Гайда! - стр. 52
Потом брат с сестрой стали замечать, что у Натальи Аркадьевны меняется характер: обычно строгая, требовательная к детям, она становилась все более равнодушной, порой даже безучастной и к ним, и ко всему, что происходило вокруг. Даже Аркашу перестала ругать, когда он начал пропускать занятия в училище. Нет, конечно, причины на то у него были уважительные: то в Совет надо зайти, то в большевистский клуб, то в редакцию «Молота», но никаких объяснений от сына мать даже не требовала, чего раньше и представить было невозможно.
– Адик, посмотри сюда, – сказала как-то Таля, протягивая брату исписанный знакомым почерком листок бумаги.
– Ну, смотрю. Это папино письмо. Ты хочешь, чтобы я его прочитал? – удивился Аркадий. – Ты ведь мне его уже показывала.
– Адик, посмотри еще раз! – не отставала девочка. – Обрати внимание на последние строчки!
Аркаша взял листок и вслух прочитал:
– «Крепко целую тебя, моя дочурка. Поцелуй за меня Адю, Олю и Катю, а также тетю».
– Ну, и чего тебе тут не ясно? – начал было возмущаться Аркаша, но осекся, так и не произнеся больше ни единого слова.
– Ясно? – тихо спросила брата Таля.
– Ясно, – ответил тот. – Ясно, что маму он уже не целует. Раньше никогда такого не было.

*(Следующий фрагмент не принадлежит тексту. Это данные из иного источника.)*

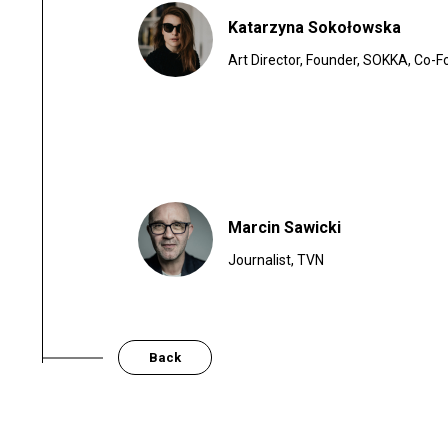
Katarzyna Sokołowska
Art Director, Founder, SOKKA, Co-F
Marcin Sawicki
Journalist, TVN
Back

Какое-то время оба в растерянности молчали. Потом Аркаша посмотрел в глаза сестры – такие же светлые, как у него самого и у их отца, – и твердым голосом произнес:
– Не знаю, чем все это кончится. Но в одном я уверен точно – папа ни в чем не виноват!
Лицо девочки нахмурилось, тонкие, цвета спелой пшеницы брови сошлись на переносице, губы начали нервно подергиваться.
– Никогда ее не прощу! – воскликнула Таля.
По ее щекам покатились крупные слезы…
«Ну почему, почему все это происходит с нами? Ведь нам было так хорошо всем вместе, пока папа не ушел на фронт! – предавался размышлениям Аркаша, не замечая, что рукава рубашки, на которых лежит его голова, постепенно становятся мокрыми. – Неужели эта проклятая война во всем виновата? А может, дело вовсе не в ней, а в чем-то другом? Тогда в чем?»
Его веки начали слипаться, и Аркаша подумал о том, что надо бы все же перебраться из-за стола на папину кровать и как следует выспаться. В поезде он почти не спал. Состав несколько раз останавливался на разных станциях, одни пассажиры выходили из вагона, другие заходили в него, шебуршали, раскладывая свои вещи, громко разговаривали, курили. Где-то плакал ребенок.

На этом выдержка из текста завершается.